» **Work instructions**
Pictures in the records below must be left out. Return exactly the lines from the line with "Az út Chawton felé már készen állt – és" to the line with "Programie Czyste Powietrze", both included.

» **Provided records**

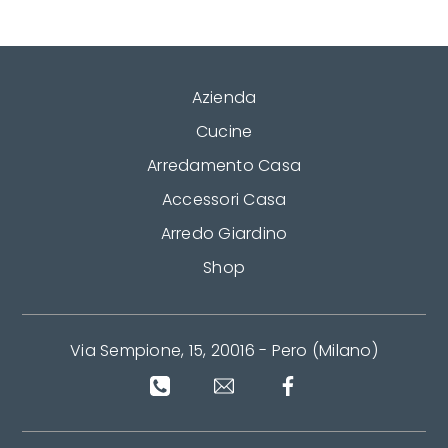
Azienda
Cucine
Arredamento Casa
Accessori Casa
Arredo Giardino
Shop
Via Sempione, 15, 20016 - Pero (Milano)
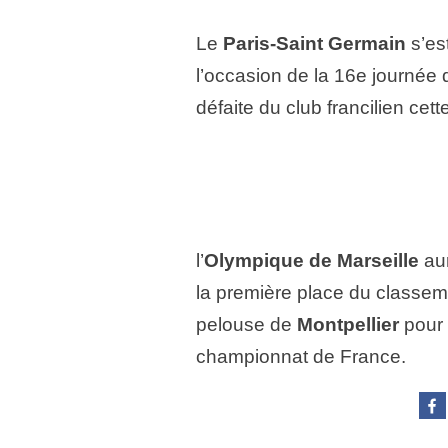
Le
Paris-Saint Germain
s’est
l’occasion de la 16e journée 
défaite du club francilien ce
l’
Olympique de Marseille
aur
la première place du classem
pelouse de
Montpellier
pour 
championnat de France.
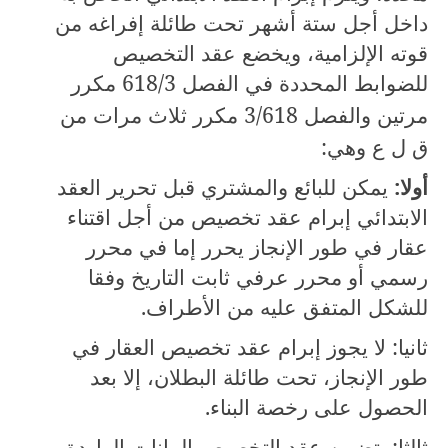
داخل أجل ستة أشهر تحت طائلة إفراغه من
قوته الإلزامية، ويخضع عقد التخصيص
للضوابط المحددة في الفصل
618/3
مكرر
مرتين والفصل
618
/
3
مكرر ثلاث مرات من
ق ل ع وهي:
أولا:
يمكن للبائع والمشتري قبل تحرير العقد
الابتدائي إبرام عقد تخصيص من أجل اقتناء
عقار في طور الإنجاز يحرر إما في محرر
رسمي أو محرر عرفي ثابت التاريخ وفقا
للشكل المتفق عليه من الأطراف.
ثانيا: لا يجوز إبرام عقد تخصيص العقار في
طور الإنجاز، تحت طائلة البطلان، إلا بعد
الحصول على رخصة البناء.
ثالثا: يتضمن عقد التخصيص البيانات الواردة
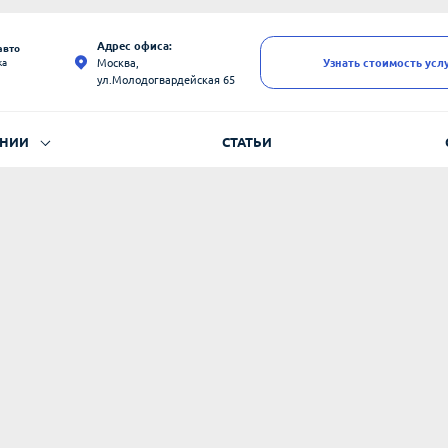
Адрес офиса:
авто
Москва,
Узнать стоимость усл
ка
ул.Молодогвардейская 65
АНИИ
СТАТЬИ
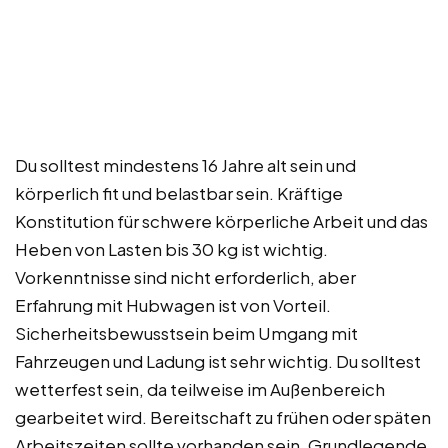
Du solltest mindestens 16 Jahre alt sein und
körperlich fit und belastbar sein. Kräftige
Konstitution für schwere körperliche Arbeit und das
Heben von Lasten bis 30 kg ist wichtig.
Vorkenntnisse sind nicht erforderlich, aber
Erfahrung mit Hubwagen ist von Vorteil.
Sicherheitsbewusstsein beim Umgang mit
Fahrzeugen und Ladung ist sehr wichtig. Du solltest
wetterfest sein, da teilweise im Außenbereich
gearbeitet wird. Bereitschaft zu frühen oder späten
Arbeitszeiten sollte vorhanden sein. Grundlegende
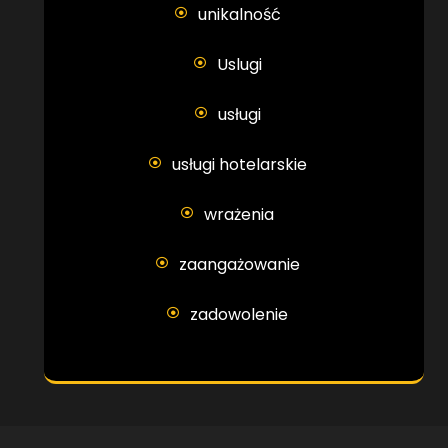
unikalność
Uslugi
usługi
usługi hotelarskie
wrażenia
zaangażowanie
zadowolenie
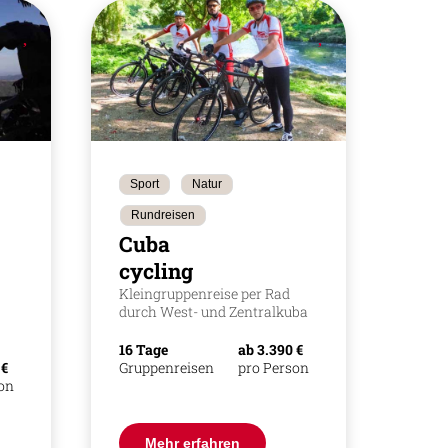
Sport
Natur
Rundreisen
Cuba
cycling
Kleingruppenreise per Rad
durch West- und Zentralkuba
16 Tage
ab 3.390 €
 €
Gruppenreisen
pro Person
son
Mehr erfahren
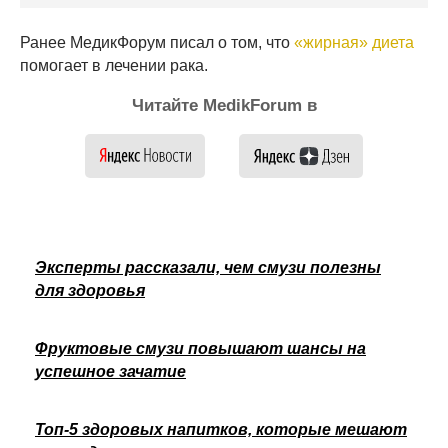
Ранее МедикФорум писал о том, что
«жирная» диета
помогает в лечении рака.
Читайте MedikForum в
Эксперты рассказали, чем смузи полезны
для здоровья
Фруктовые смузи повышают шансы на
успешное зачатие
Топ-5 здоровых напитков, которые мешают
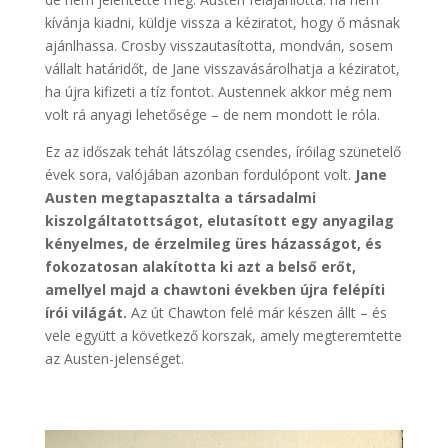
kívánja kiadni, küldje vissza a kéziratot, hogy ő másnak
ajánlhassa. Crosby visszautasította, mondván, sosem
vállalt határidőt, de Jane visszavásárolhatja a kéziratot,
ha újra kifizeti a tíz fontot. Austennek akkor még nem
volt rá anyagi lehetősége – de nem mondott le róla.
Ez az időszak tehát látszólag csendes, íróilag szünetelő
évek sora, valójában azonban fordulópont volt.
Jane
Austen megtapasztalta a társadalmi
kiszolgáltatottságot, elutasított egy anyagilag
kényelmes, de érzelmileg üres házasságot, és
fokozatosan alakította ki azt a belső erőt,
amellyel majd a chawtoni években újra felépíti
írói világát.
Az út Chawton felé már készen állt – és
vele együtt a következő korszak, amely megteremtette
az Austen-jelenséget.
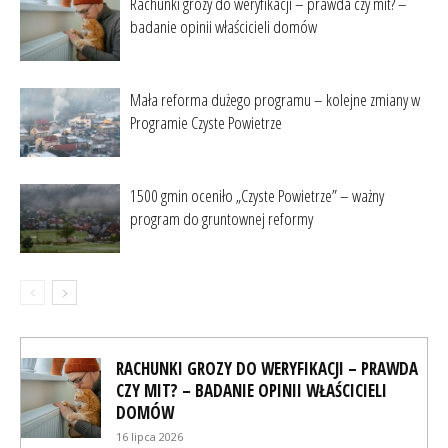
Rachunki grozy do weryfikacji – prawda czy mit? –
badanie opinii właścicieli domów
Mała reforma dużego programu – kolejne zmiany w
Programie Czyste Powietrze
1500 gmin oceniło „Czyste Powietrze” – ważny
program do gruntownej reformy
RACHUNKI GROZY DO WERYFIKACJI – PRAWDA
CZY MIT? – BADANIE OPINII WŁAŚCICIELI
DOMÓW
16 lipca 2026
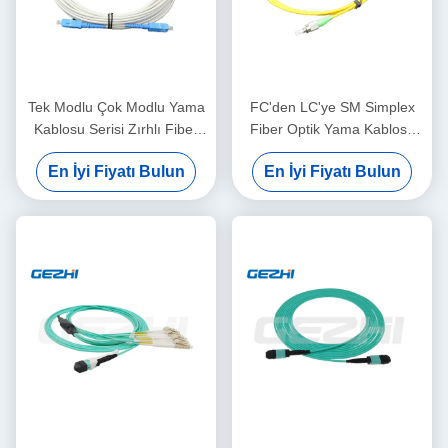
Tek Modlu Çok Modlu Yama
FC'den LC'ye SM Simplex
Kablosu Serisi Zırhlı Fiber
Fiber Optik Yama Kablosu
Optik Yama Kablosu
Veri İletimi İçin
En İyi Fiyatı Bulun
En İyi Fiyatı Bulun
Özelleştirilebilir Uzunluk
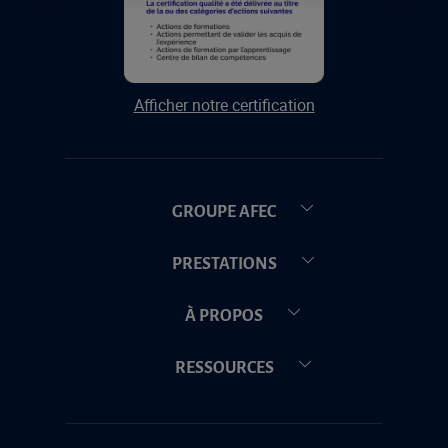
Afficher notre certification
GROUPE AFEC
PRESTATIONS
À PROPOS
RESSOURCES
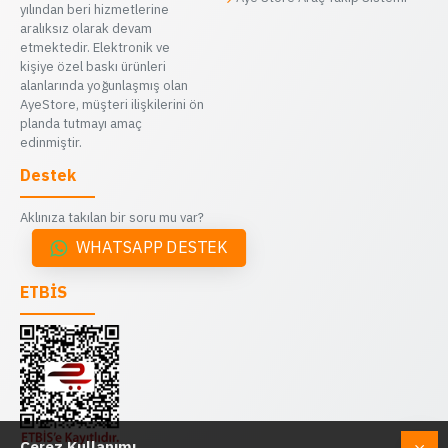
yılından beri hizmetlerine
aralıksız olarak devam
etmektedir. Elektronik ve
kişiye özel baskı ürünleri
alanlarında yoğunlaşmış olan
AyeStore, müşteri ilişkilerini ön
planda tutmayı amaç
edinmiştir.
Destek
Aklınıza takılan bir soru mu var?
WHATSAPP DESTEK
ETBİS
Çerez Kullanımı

» **Task response**
Az út Chawton felé már készen állt – és
vele együtt a következő korszak, amely megteremtette
az Austen-jelenséget.
Rachunki grozy do weryfikacji – prawda czy mit? –
badanie opinii właścicieli domów
Mała reforma dużego programu – kolejne zmiany w
Programie Czyste Powietrze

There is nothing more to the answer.